- [Your task] Give back every record below word for word, with the pictures omitted.

- [Records shown]
= Beginning of Section =
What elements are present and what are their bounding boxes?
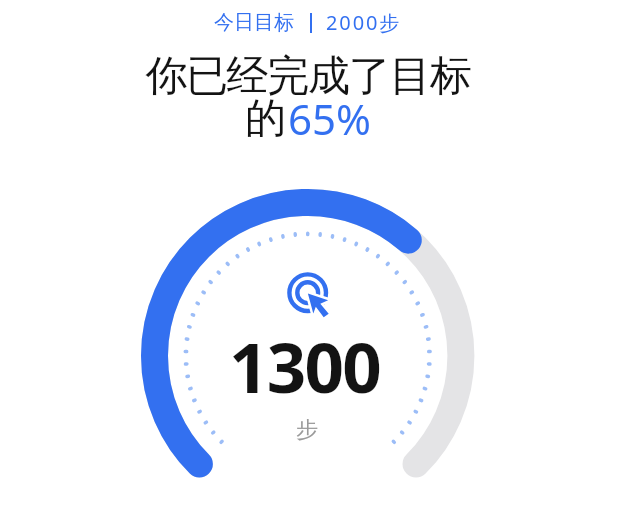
staticText: 你已经完成了目标 — [145, 50, 471, 103]
button[interactable]: Daily step goal target — [284, 269, 332, 317]
button[interactable]: 1300 — [201, 319, 409, 444]
staticText: 的 — [246, 93, 285, 145]
button[interactable]: 今日目标 — [202, 7, 414, 38]
staticText: 65% — [288, 90, 371, 147]
staticText: 2000步 — [326, 9, 402, 36]
staticText: 1300 — [229, 319, 381, 413]
staticText: 步 — [296, 416, 318, 444]
staticText: 今日目标 — [214, 10, 294, 35]
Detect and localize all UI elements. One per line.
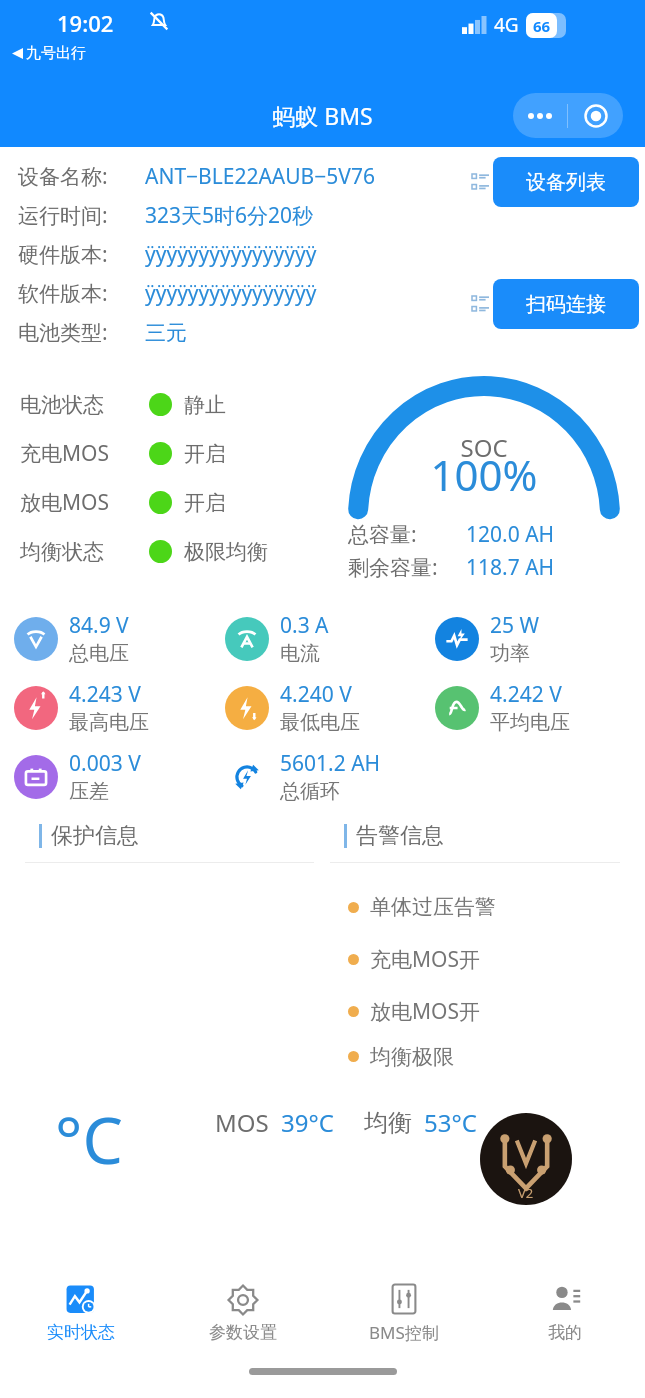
= End of Section =
- [Reply]
What elements are present and what are their bounding boxes?
staticText: 你已经完成了目标 — [145, 50, 471, 103]
button[interactable]: Daily step goal target — [284, 269, 332, 317]
button[interactable]: 1300 — [201, 319, 409, 444]
staticText: 的 — [246, 93, 285, 145]
button[interactable]: 今日目标 — [202, 7, 414, 38]
staticText: 65% — [288, 90, 371, 147]
staticText: 2000步 — [326, 9, 402, 36]
staticText: 1300 — [229, 319, 381, 413]
staticText: 步 — [296, 416, 318, 444]
staticText: 今日目标 — [214, 10, 294, 35]
Detect and localize all UI elements. One per line.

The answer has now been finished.